INPUT DATA
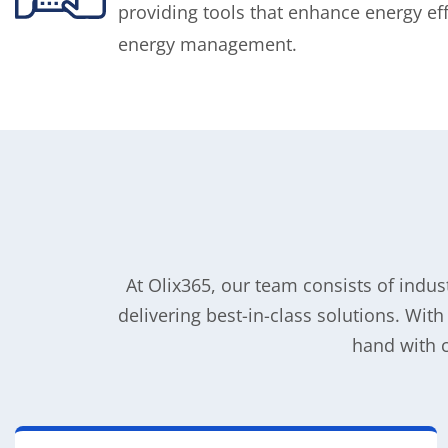
providing tools that enhance energy ef
energy management.
At Olix365, our team consists of indu
delivering best-in-class solutions. Wit
hand with 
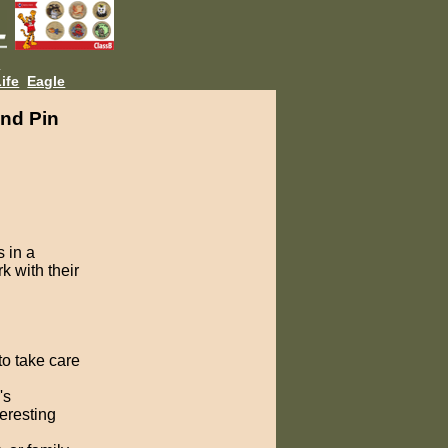
L
ife
Eagle
nd Pin
 in a
k with their
to take care
's
teresting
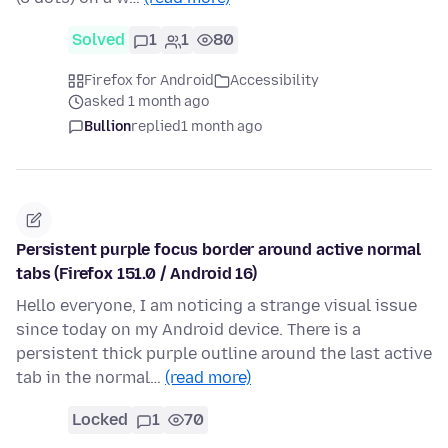
Solved
1
1
80
Firefox for Android
Accessibility
asked 1 month ago
Bullion
replied
1 month ago
Persistent purple focus border around active normal
tabs (Firefox 151.0 / Android 16)
Hello everyone, I am noticing a strange visual issue
since today on my Android device. There is a
persistent thick purple outline around the last active
tab in the normal…
(read more)
Locked
1
70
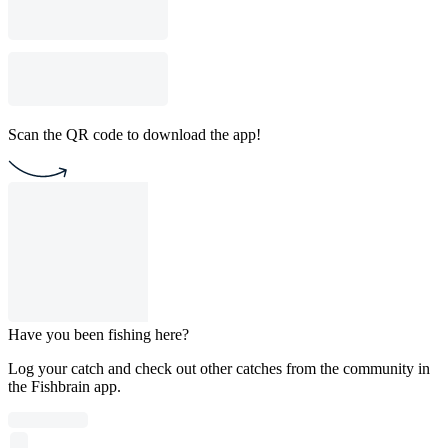
Scan the QR code to download the app!
Have you been fishing here?
Log your catch and check out other catches from the community in
the Fishbrain app.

DIRECTIONS
Extract, without any images, the part of the material above that opens with the line containing "At Olix365, our team consists of indu" and closes with the line containing "Persistent purple focus", both lines included.

EXERCISE ANSWER
At Olix365, our team consists of indu
delivering best-in-class solutions. Wit
hand with 
L
ife
Eagle
nd Pin
 in a
k with their
to take care
's
teresting
Solved
1
1
80
Firefox for Android
Accessibility
asked 1 month ago
Bullion
replied
1 month ago
Persistent purple focus border around active normal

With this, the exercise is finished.